Oatmeal is one of those foods everyone thinks is super healthy. But, is that really the case?
Oats are said to lower bad cholesterol, keep us feeling fuller for longer, as well as being a good source of important nutrients.
Sounds pretty good!
And, if you normally eat Pop Tarts for breakfast, then yes, oatmeal is obviously a better choice.
However, if you think all oats are created equal, think again. There are definitely some oats which should not grace your breakfast table. Ever.
What Are Oats?
If we are to understand how to make a better breakfast choice, it’s important to understand exactly how oats are processed.
Oat groats are the oat kernels with the hulls removed. They can be used to make porridge, however cooking takes a long time.
You won’t normally find the whole form of the oat groats. What you usually buy at the supermarket are steel-cut, rolled, or instant oats.
Steel-cut oats are whole groats chopped up. These take longer to cook, contain more of their original nutrients, and taste nuttier than regular oats.
Rolled oats are steamed groats that have been rolled out and flattened.
Instant oats are rolled, steamed, and precooked oats. These will often have sweet flavorings added, and are the least healthy option.
What Are The Benefits Of Oatmeal?
There are a number of benefits of eating oatmeal, although I’m not overly convinced that you can’t get those benefits from other foods just as easily.
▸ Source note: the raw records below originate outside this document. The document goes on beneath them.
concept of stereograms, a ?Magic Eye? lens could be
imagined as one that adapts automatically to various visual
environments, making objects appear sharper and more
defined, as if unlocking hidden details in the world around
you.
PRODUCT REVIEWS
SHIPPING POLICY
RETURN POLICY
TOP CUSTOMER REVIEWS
Regardless, they are only a healthy breakfast option, if you make the right choice (more on that later).
Overall, they’re quite healthy
You will often hear that eating oatmeal can help to lower cholesterol levels, and reduce the risk of heart disease. This is because of the soluble fiber content.
While I agree that soluble fiber is a very good thing in the diet, you can get soluble fiber from other foods. I don’t think the research confirms you need to get that soluble fiber solely from oats.
I am certainly not going to deny that oatmeal can be a healthy addition to your diet. The reality is, however, that most people do not eat plain oatmeal.
If you wake up in the morning to a fresh bowl of plain oats, with absolutely no additives (sugar, syrup, fruit, salt etc), you are in the minority.
On the other hand, if you take old fashioned oats, and adulterate them with lashings of sugar, cream and jam, you should know it’s not really breakfast, but dessert you’re having.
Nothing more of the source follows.